If I understand your question correctly, these examples illustrate a 
phenomenon which, while it is not at all unusual in text, defies 
simple handling in markup. That is because this sort of thing goes 
beyond the simple application of text as a sequence of characters 
that together, according to a set of fairly simple rules (such as, in 
modern European literacies, simple serial assembly of characters from 
left to right), encode representations of some other set of entities 
(whether you take that other layer to be words, sentences, utterances 
or what have you). They "escape" the base rules, that is, and invoke 
other rules, which usually have to be inferred by a human reader in 
order to be properly construed.

Another way of putting it is that this kind of thing steps across a 
line between text as (simple) text, and text as (complex) notation, 
or indeed, text as markup of text. Of course, scholars of text can 
also remind us that there is no such line, or at any rate not 
"naturally": to the extent there is a line there, it is only by 
virtue of regularities imposed from without or observable across a wide domain.

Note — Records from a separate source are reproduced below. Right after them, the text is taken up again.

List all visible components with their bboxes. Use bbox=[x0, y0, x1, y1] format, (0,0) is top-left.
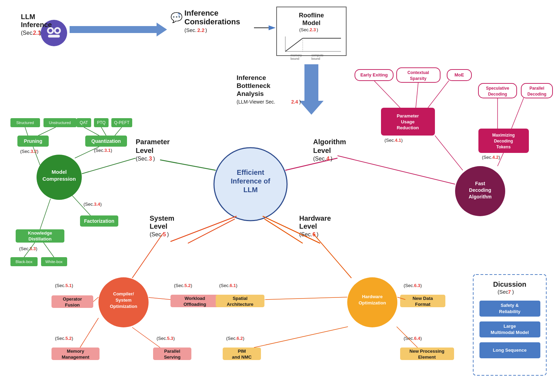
sys-level-title: System bbox=[150, 214, 174, 222]
svg-text:): ) bbox=[420, 336, 422, 341]
svg-text:6.2: 6.2 bbox=[237, 336, 243, 341]
llm-inference-title: LLM bbox=[21, 13, 35, 21]
svg-text:Serving: Serving bbox=[164, 354, 181, 360]
svg-text:): ) bbox=[499, 155, 500, 160]
svg-text:): ) bbox=[72, 283, 73, 288]
svg-text:PTQ: PTQ bbox=[97, 120, 106, 125]
svg-text:(Sec.: (Sec. bbox=[226, 336, 237, 341]
svg-text:Decoding: Decoding bbox=[527, 92, 547, 97]
svg-text:bound: bound bbox=[291, 57, 299, 60]
svg-text:(Sec.: (Sec. bbox=[19, 246, 30, 251]
svg-text:(Sec.: (Sec. bbox=[313, 156, 326, 162]
svg-text:5.2: 5.2 bbox=[65, 336, 72, 341]
svg-text:): ) bbox=[420, 283, 422, 288]
svg-text:6.4: 6.4 bbox=[414, 336, 421, 341]
svg-text:Unstructured: Unstructured bbox=[49, 121, 71, 125]
param-level-title: Parameter bbox=[136, 138, 170, 146]
svg-text:): ) bbox=[36, 246, 37, 251]
svg-text:Element: Element bbox=[418, 354, 436, 360]
svg-text:(Sec.: (Sec. bbox=[55, 283, 65, 288]
svg-text:(Sec.: (Sec. bbox=[404, 336, 414, 341]
svg-text:): ) bbox=[72, 336, 73, 341]
svg-text:): ) bbox=[401, 138, 403, 143]
svg-text:): ) bbox=[153, 156, 155, 162]
svg-text:): ) bbox=[205, 27, 207, 33]
svg-text:): ) bbox=[331, 156, 332, 162]
svg-text:2.3: 2.3 bbox=[310, 27, 316, 32]
svg-text:(Sec.: (Sec. bbox=[84, 202, 94, 207]
svg-text:Level: Level bbox=[313, 147, 331, 154]
svg-text:Spatial: Spatial bbox=[233, 296, 248, 301]
model-compression-label: Model bbox=[51, 169, 66, 175]
svg-text:Format: Format bbox=[415, 302, 431, 307]
svg-text:Bottleneck: Bottleneck bbox=[237, 82, 271, 89]
svg-text:(Sec.: (Sec. bbox=[21, 30, 34, 36]
svg-text:): ) bbox=[317, 231, 318, 237]
svg-text:): ) bbox=[100, 202, 102, 207]
svg-text:Large: Large bbox=[503, 324, 516, 329]
svg-text:compute-: compute- bbox=[311, 54, 325, 57]
svg-text:(Sec.: (Sec. bbox=[482, 155, 492, 160]
svg-text:Sparsity: Sparsity bbox=[410, 76, 427, 81]
svg-text:): ) bbox=[173, 336, 175, 341]
svg-text:): ) bbox=[512, 289, 514, 295]
quantization-label: Quantization bbox=[92, 138, 121, 144]
svg-text:5.2: 5.2 bbox=[184, 283, 191, 288]
svg-text:Distillation: Distillation bbox=[29, 236, 52, 242]
svg-text:3: 3 bbox=[149, 156, 152, 162]
considerations-icon: 💬 bbox=[170, 12, 183, 23]
factorization-label: Factorization bbox=[84, 218, 114, 224]
svg-text:Compression: Compression bbox=[42, 176, 76, 182]
svg-text:(Sec.: (Sec. bbox=[404, 283, 414, 288]
algo-level-title: Algorithm bbox=[313, 138, 346, 146]
pruning-label: Pruning bbox=[24, 138, 42, 144]
svg-text:3.1: 3.1 bbox=[104, 148, 111, 153]
svg-text:Memory: Memory bbox=[67, 349, 85, 354]
svg-text:(Sec.: (Sec. bbox=[384, 138, 395, 143]
svg-text:): ) bbox=[299, 99, 301, 105]
svg-text:4: 4 bbox=[326, 156, 329, 162]
svg-text:5.1: 5.1 bbox=[65, 283, 72, 288]
svg-text:Multimodal Model: Multimodal Model bbox=[491, 330, 529, 335]
svg-text:6.3: 6.3 bbox=[414, 283, 420, 288]
hw-level-title: Hardware bbox=[299, 214, 331, 222]
fast-decoding-label3: Algorithm bbox=[469, 194, 492, 199]
svg-text:(Sec.: (Sec. bbox=[174, 283, 184, 288]
svg-text:Hardware: Hardware bbox=[362, 294, 382, 299]
svg-text:System: System bbox=[116, 297, 132, 303]
svg-text:): ) bbox=[317, 27, 318, 32]
svg-text:Decoding: Decoding bbox=[494, 139, 513, 144]
svg-point-9 bbox=[56, 29, 59, 32]
svg-text:(Sec.: (Sec. bbox=[55, 336, 65, 341]
svg-text:Fusion: Fusion bbox=[65, 302, 80, 308]
svg-text:Q-PEFT: Q-PEFT bbox=[114, 120, 130, 125]
svg-text:Workload: Workload bbox=[185, 296, 205, 301]
svg-rect-10 bbox=[48, 35, 60, 38]
svg-text:Knowledge: Knowledge bbox=[28, 230, 52, 236]
svg-text:Parameter: Parameter bbox=[397, 113, 419, 119]
svg-text:White-box: White-box bbox=[45, 260, 63, 264]
svg-text:5: 5 bbox=[163, 231, 166, 237]
svg-text:Optimization: Optimization bbox=[110, 304, 137, 309]
svg-text:(Sec.: (Sec. bbox=[20, 149, 31, 154]
svg-text:New Processing: New Processing bbox=[410, 349, 444, 354]
svg-text:): ) bbox=[167, 231, 169, 237]
svg-text:Decoding: Decoding bbox=[488, 92, 507, 97]
svg-text:Operator: Operator bbox=[63, 296, 82, 302]
svg-text:Management: Management bbox=[62, 354, 89, 360]
svg-point-8 bbox=[49, 29, 52, 32]
svg-text:(Sec.: (Sec. bbox=[157, 336, 167, 341]
svg-text:Speculative: Speculative bbox=[486, 86, 509, 91]
svg-text:5.3: 5.3 bbox=[167, 336, 173, 341]
svg-text:Considerations: Considerations bbox=[184, 17, 240, 26]
svg-text:): ) bbox=[111, 148, 112, 153]
svg-text:(LLM-Viewer Sec.: (LLM-Viewer Sec. bbox=[237, 99, 275, 105]
center-label-2: Inference of bbox=[231, 177, 270, 185]
svg-text:QAT: QAT bbox=[80, 120, 88, 125]
svg-text:Level: Level bbox=[136, 147, 153, 154]
svg-text:PIM: PIM bbox=[238, 349, 246, 354]
svg-text:Long Sequence: Long Sequence bbox=[493, 348, 527, 353]
svg-text:?: ? bbox=[177, 12, 181, 18]
svg-text:): ) bbox=[39, 30, 41, 36]
svg-text:): ) bbox=[236, 283, 237, 288]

The usual way of handling this sort of thing in the current practice 
of markup is to expand the notation explicitly into what it 
represents, using markup to note both the expanded or implicit form, 
and the form as instantiated. How that particular expansion is made 
will depend on the details of the notation, both its form and its 
(presumed) purpose and intention. TEI offers plenty of examples of 
this sort of thing in its handling of abbreviations, regularized forms, etc.

>(i don't know how to call this kind of phenomena .. overlapping text ?)

I wouldn't call it overlapping text as such, although such notations, 
the marking up of such notations, and/or the representation of 
notational conventions in the form of markup, will frequently involve 
overlap -- which is one reason why expanding it into a more prolix 
form is usually the path of least resistance in markup regimens that 
are good at hierarchy and organization, but not so good at overlap.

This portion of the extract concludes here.